A Sassari la Pasqua è un appuntamento che non si può sbagliare. Dopo le celebrazioni religiose e le processioni che attraversano la città, è tra le mura domestiche che la festa trova la sua espressione più autentica: la tavola.
Qui, il pranzo pasquale non è mai improvvisato. È il risultato di una tradizione che si rinnova ogni anno, fatta di gesti ripetuti, ingredienti scelti con cura e ricette che raccontano la storia della comunità.

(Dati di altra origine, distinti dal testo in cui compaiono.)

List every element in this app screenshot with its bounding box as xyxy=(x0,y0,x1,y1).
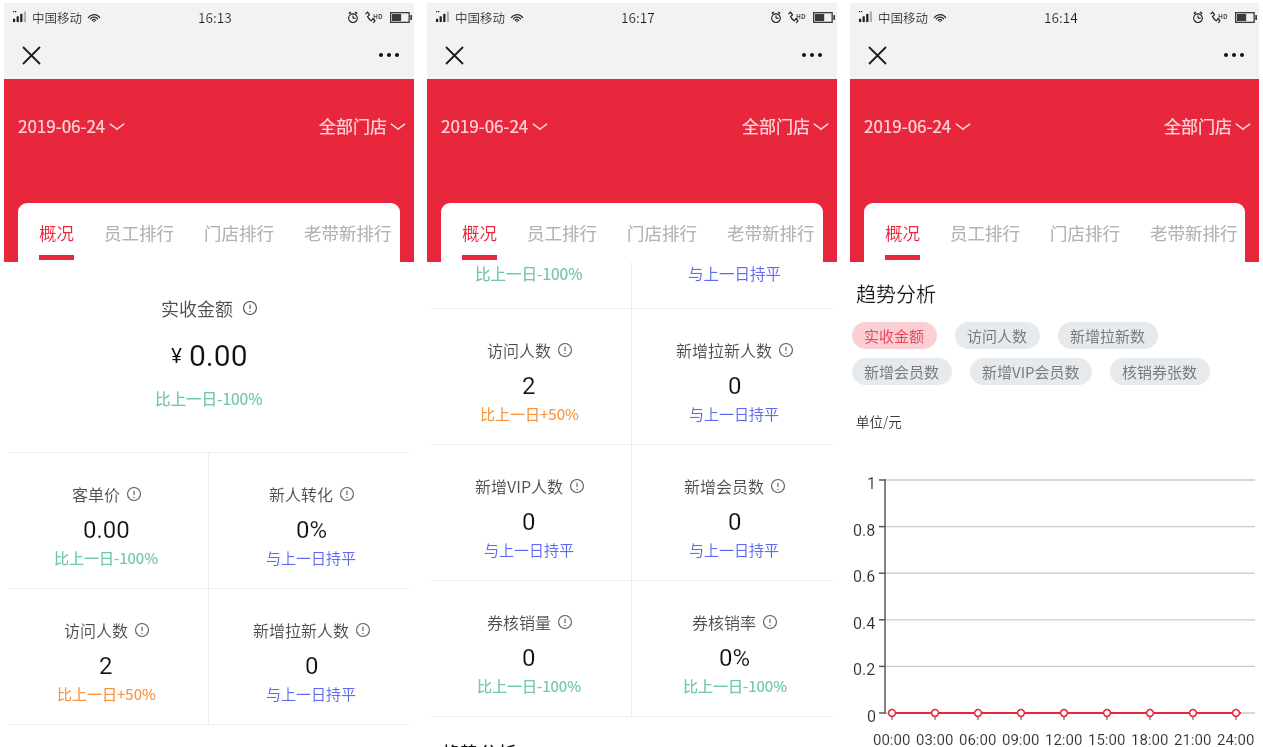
staticText: 16:17 xyxy=(621,7,655,27)
button[interactable]: 全部门店 xyxy=(315,109,410,142)
button[interactable]: 实收金额 xyxy=(4,262,414,452)
staticText: 与上一日持平 xyxy=(484,539,575,561)
button[interactable]: Close xyxy=(859,37,895,73)
staticText: 中国移动 xyxy=(455,8,506,26)
staticText: 新增拉新人数 xyxy=(253,618,350,641)
button[interactable]: 门店排行 xyxy=(189,203,289,262)
button[interactable]: 2019-06-24 xyxy=(860,109,975,142)
button[interactable]: 员工排行 xyxy=(512,203,612,262)
button[interactable]: 新增VIP会员数 xyxy=(970,358,1092,385)
button[interactable]: 全部门店 xyxy=(1160,109,1255,142)
staticText: 老带新排行 xyxy=(727,220,815,245)
staticText: 全部门店 xyxy=(1164,113,1232,138)
staticText: 0% xyxy=(719,644,751,672)
button[interactable]: Close xyxy=(13,37,49,73)
staticText: HD xyxy=(1218,11,1228,20)
button[interactable]: 实收金额 xyxy=(852,322,937,349)
button[interactable]: 新增拉新人数 xyxy=(632,309,837,444)
staticText: 门店排行 xyxy=(204,220,274,245)
button[interactable]: More options xyxy=(1216,37,1252,73)
staticText: 1 xyxy=(867,474,876,493)
staticText: 趋势分析 xyxy=(856,279,936,308)
staticText: 新增会员数 xyxy=(864,361,940,383)
button[interactable]: 概况 xyxy=(447,203,512,262)
button[interactable]: 访问人数 xyxy=(955,322,1040,349)
button[interactable]: Close xyxy=(436,37,472,73)
staticText: 比上一日-100% xyxy=(155,387,263,409)
button[interactable]: 员工排行 xyxy=(89,203,189,262)
button[interactable]: 老带新排行 xyxy=(1135,203,1253,262)
staticText: 与上一日持平 xyxy=(689,403,780,425)
staticText: 全部门店 xyxy=(319,113,387,138)
staticText: 新增拉新人数 xyxy=(676,338,773,361)
staticText: 访问人数 xyxy=(64,618,129,641)
button[interactable]: 新增拉新人数 xyxy=(209,589,414,724)
staticText: 06:00 xyxy=(959,731,997,747)
staticText: 中国移动 xyxy=(878,8,929,26)
staticText: 2019-06-24 xyxy=(864,113,952,138)
button[interactable]: 概况 xyxy=(24,203,89,262)
button[interactable]: 新增会员数 xyxy=(852,358,952,385)
button[interactable]: 访问人数 xyxy=(4,589,208,724)
button[interactable]: 门店排行 xyxy=(612,203,712,262)
button[interactable]: 全部门店 xyxy=(738,109,833,142)
staticText: 0.00 xyxy=(189,338,248,373)
staticText: 全部门店 xyxy=(742,113,810,138)
staticText: 概况 xyxy=(462,220,497,245)
staticText: HD xyxy=(796,11,806,20)
staticText: 比上一日-100% xyxy=(54,547,158,569)
staticText: 18:00 xyxy=(1131,731,1169,747)
staticText: 0 xyxy=(305,652,319,680)
staticText: 比上一日-100% xyxy=(683,675,787,697)
staticText: 员工排行 xyxy=(527,220,597,245)
staticText: 09:00 xyxy=(1002,731,1040,747)
button[interactable]: 老带新排行 xyxy=(289,203,407,262)
button[interactable]: 新增VIP人数 xyxy=(427,445,631,580)
staticText: 15:00 xyxy=(1088,731,1126,747)
button[interactable]: 券核销量 xyxy=(427,581,631,716)
staticText: 趋势分析 xyxy=(441,739,518,747)
staticText: 2 xyxy=(99,652,113,680)
button[interactable]: 核销券张数 xyxy=(1110,358,1210,385)
button[interactable]: 新人转化 xyxy=(209,453,414,588)
button[interactable]: 2019-06-24 xyxy=(14,109,129,142)
button[interactable]: 新增拉新数 xyxy=(1058,322,1158,349)
button[interactable]: 概况 xyxy=(870,203,935,262)
staticText: 与上一日持平 xyxy=(689,539,780,561)
button[interactable]: 访问人数 xyxy=(427,309,631,444)
staticText: 单位/元 xyxy=(856,411,902,431)
staticText: 实收金额 xyxy=(864,325,925,347)
staticText: 概况 xyxy=(885,220,920,245)
staticText: 新增会员数 xyxy=(684,474,765,497)
staticText: 券核销率 xyxy=(692,610,757,633)
staticText: 实收金额 xyxy=(161,295,233,321)
staticText: 与上一日持平 xyxy=(688,262,782,284)
staticText: 核销券张数 xyxy=(1122,361,1198,383)
staticText: 0 xyxy=(522,644,536,672)
staticText: 比上一日+50% xyxy=(480,403,579,425)
staticText: 03:00 xyxy=(916,731,954,747)
staticText: 中国移动 xyxy=(32,8,83,26)
staticText: 0 xyxy=(867,707,876,726)
staticText: 0.2 xyxy=(853,660,876,679)
staticText: 新增VIP会员数 xyxy=(982,361,1080,383)
button[interactable]: 2019-06-24 xyxy=(437,109,552,142)
button[interactable]: 券核销率 xyxy=(632,581,837,716)
staticText: 客单价 xyxy=(72,482,121,505)
staticText: 老带新排行 xyxy=(304,220,392,245)
staticText: 0.00 xyxy=(83,516,130,544)
button[interactable]: 客单价 xyxy=(4,453,208,588)
staticText: 21:00 xyxy=(1174,731,1212,747)
button[interactable]: 新增会员数 xyxy=(632,445,837,580)
staticText: 0.4 xyxy=(853,614,876,633)
staticText: 券核销量 xyxy=(487,610,552,633)
button[interactable]: 门店排行 xyxy=(1035,203,1135,262)
staticText: 0 xyxy=(728,508,742,536)
button[interactable]: More options xyxy=(371,37,407,73)
button[interactable]: 老带新排行 xyxy=(712,203,830,262)
button[interactable]: More options xyxy=(794,37,830,73)
staticText: 16:14 xyxy=(1044,7,1078,27)
button[interactable]: 员工排行 xyxy=(935,203,1035,262)
staticText: 员工排行 xyxy=(104,220,174,245)
staticText: 0.6 xyxy=(853,567,876,586)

Tra i piatti simbolo spicca la favata, vera protagonista della cucina sassarese. Il suo periodo d’oro comincia coi giorni di Carnevale, ma il suo rito arriva fino a Pasqua. Ricca e sostanziosa, unisce fave, carne di maiale e aromi come il finocchietto selvatico in una preparazione che affonda le radici nella cultura contadina.
L’agnello non può mancare
Al pranzo di Pasqua non può mancare l’agnello, cucinato arrosto o al forno. È il secondo per eccellenza, quello attorno a cui si riunisce la famiglia e che spesso diventa terreno di confronto tra tradizioni e varianti domestiche. Il re del menù pasquale.
Gli antipasti aprono il pranzo con semplicità e significato: salumi, formaggi e uova sode, simbolo di rinascita e buon auspicio. Una base essenziale che prepara a un pasto lungo e conviviale.
Il momento più atteso, soprattutto dai più golosi, è quello dei dolci. Le pardule, soffici e profumate, insieme alle formaggelle e ai dolci di mandorle decorati, rappresentano il lato più festoso della Pasqua sassarese. Preparati spesso in casa, portano con sé il valore del tempo condiviso.
A Sassari la Pasqua non è solo una ricorrenza religiosa: è un momento di identità collettiva, in cui il cibo diventa il linguaggio più sincero della tradizione e della famiglia.